NO sooner have we waved off Sir Harry Evans after his welcome visit than another former editor of The Northern Echo, Allan Prosser, gets in touch.

Allan was the man who had the vision to give me a job as a newly-qualified reporter on The Northern Echo in 1984.

A great editor who did much to re-establish the Echo's authority in the 1980s, he was moved to get in touch after going to see "The Power of Yes" by David Hare at the National Theatre.

"One of the characters was an un-named Northern Echo journalist talking in highly amusing fashion, and with some bitterness, about the antics of Northern Rock", explained Mr Prosser (he scared me - I always called him Mr Prosser).

"I wondered if you were the source of Hare's interview?" he wondered. I've assured him that I wasn't.

Anyway, here's a transcript of Act 6:

A journalist from The Northern Echo comes on, forties, abrasive

Journalist: There was something tragically provincial about the whole thing, wasn’t there?

Author: Tell me what you mean by that?

Announcer: Journalist. Northern Echo. Prefers not to be named.

Journalist: I’m not the first person to point out this wasn’t actually a British banking crisis.

Author: What do you mean?

Journalist: Come on, this was a Scottish banking crisis. HBOS and RBS, they were both Scottish. The Prime Minister was Scottish, the Chancellor Alistair Darling was Scottish and Northern Rock — where are we? Newcastle. As near to Scotland as makes no difference . . .

Author: That doesn’t make it provincial.

Journalist: No, no, I don’t mean like that, I mean the way the whole thing was like a Carry On film.

Author: What was?

Journalist: Northern Rock! You must have noticed, you could hardly miss it, Northern Rock was run by this ludicrous man called Adam Applegarth, with this enormous head . . .

The journalist puts his hands around his own head to demonstrate

Big head, bald head, pointy head and he had this woman, remember? He had a mistress in the bank and she looked like Cruella De Vil, and oh, he had to have his holiday at certain times, went nuts when his diary got changed, because secretly he was off with this woman — Amanda Smithson her name — and inevitably in the way of things, she became known as Randy Mandy, and there were Moulin Rouge-themed parties, attended by five hundred and twenty five what were called Northern Rockers.

There were anonymous letters to Applegarth’s wife, and the whole thing seemed News of the World. Very British, and very News of the World. Except it wasn’t. It was people’s lives, it was their lifelong savings . . .

(After a bit more blah with a character representing a Bank of England employee and another one representing Paul Mason, economics editor of Newsnight, the Northern Echo journalist returns)

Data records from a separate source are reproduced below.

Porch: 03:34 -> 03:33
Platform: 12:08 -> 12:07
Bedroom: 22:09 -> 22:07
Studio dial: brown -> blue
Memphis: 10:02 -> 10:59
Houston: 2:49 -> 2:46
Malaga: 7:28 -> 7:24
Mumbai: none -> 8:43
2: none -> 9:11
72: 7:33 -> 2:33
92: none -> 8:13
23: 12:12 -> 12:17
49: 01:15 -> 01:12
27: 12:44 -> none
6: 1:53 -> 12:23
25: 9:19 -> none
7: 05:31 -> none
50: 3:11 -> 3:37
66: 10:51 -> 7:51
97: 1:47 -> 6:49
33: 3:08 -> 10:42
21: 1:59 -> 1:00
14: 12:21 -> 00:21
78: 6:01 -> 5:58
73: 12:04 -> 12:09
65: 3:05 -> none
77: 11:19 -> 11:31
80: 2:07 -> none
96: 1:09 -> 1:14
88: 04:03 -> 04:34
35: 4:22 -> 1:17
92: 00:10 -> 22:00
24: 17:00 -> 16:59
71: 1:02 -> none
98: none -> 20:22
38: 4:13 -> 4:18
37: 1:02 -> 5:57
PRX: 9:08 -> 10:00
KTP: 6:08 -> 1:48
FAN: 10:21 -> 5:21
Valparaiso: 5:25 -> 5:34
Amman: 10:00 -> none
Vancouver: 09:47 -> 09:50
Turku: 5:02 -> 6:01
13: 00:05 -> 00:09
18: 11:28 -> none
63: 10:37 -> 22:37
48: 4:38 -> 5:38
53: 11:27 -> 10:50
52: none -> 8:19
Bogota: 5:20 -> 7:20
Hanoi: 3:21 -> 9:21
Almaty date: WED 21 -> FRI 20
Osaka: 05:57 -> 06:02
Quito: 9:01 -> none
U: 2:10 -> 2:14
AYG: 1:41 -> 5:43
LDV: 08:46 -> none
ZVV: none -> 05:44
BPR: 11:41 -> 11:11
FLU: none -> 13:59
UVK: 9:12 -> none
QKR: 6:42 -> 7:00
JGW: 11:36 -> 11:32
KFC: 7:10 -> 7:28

Journalist: What I loved best was that Alistair Darling’s own mortgage was with Northern Rock. In the North-East we were quite proud of that. And I also loved that the FSA had recently rated Northern Rock. It was providing one mortgage in five in the UK, it was growing at 15 per cent, its lending had quadrupled from £25 billion to £100 billion, and it was rated ‘low-risk.’